**Work required:** Look for the line with "ell Savings"; please transcribe it and every later line in the entries exactly, up to the end, leaving pictures out.

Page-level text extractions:
>>>
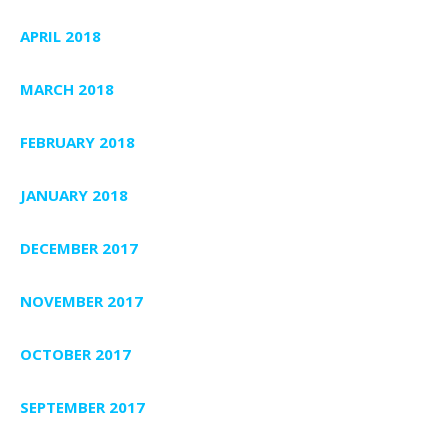
APRIL 2018
MARCH 2018
FEBRUARY 2018
JANUARY 2018
DECEMBER 2017
NOVEMBER 2017
OCTOBER 2017
SEPTEMBER 2017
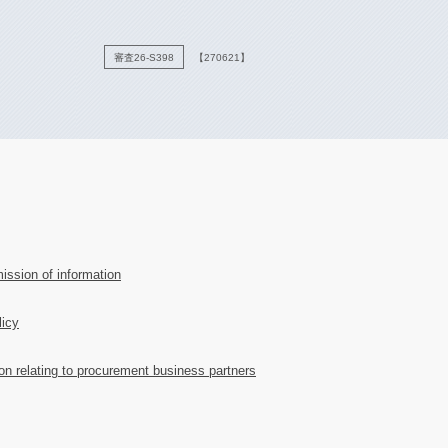
審査26-S398
【270621】
ission of information
licy
ion relating to procurement business partners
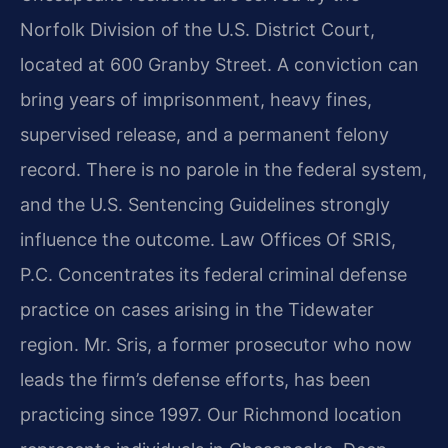
Norfolk Division of the U.S. District Court,
located at 600 Granby Street. A conviction can
bring years of imprisonment, heavy fines,
supervised release, and a permanent felony
record. There is no parole in the federal system,
and the U.S. Sentencing Guidelines strongly
influence the outcome. Law Offices Of SRIS,
P.C. Concentrates its federal criminal defense
practice on cases arising in the Tidewater
region. Mr. Sris, a former prosecutor who now
leads the firm’s defense efforts, has been
practicing since 1997. Our Richmond location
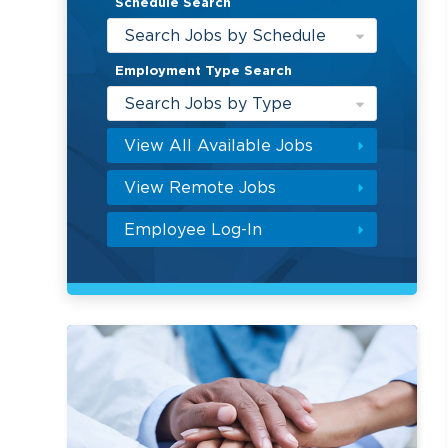
Schedule Search
Search Jobs by Schedule
Employment Type Search
Search Jobs by Type
View All Available Jobs
View Remote Jobs
Employee Log-In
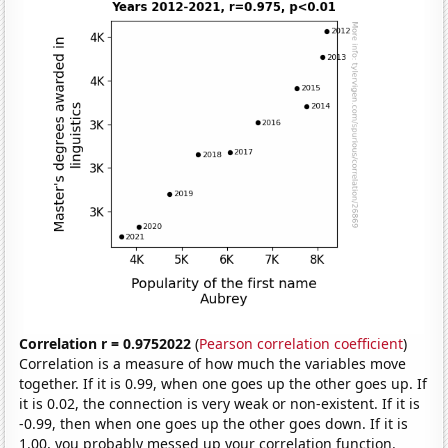
Correlation r = 0.9752022
(
Pearson correlation coefficient
)
Correlation is a measure of how much the variables move
together. If it is 0.99, when one goes up the other goes up. If
it is 0.02, the connection is very weak or non-existent. If it is
-0.99, then when one goes up the other goes down. If it is
1.00, you probably messed up your correlation function.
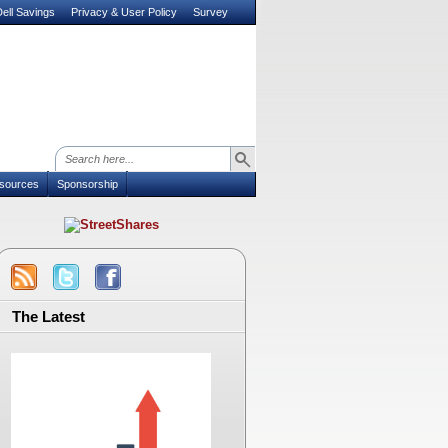
ell Savings
Privacy & User Policy
Survey
sources
Sponsorship
The Latest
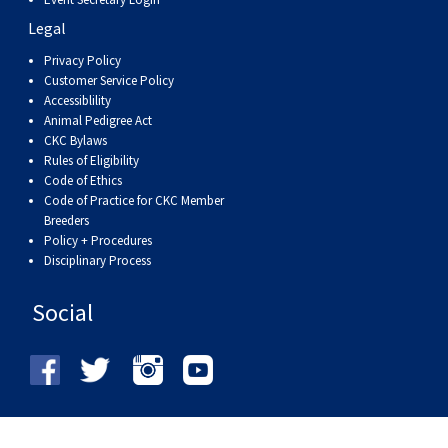
Legal
Privacy Policy
Customer Service Policy
Accessiblility
Animal Pedigree Act
CKC Bylaws
Rules of Eligibility
Code of Ethics
Code of Practice for CKC Member
Breeders
Policy + Procedures
Disciplinary Process
Social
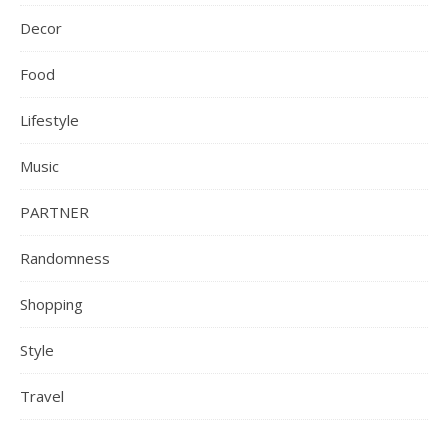
Decor
Food
Lifestyle
Music
PARTNER
Randomness
Shopping
Style
Travel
<<<
**Solution to this problem:**
ell Savings
Privacy & User Policy
Survey
sources
Sponsorship
The Latest
Legal
Privacy Policy
Customer Service Policy
Accessiblility
Animal Pedigree Act
CKC Bylaws
Rules of Eligibility
Code of Ethics
Code of Practice for CKC Member
Breeders
Policy + Procedures
Disciplinary Process
Social
Decor
Food
Lifestyle
Music
PARTNER
Randomness
Shopping
Style
Travel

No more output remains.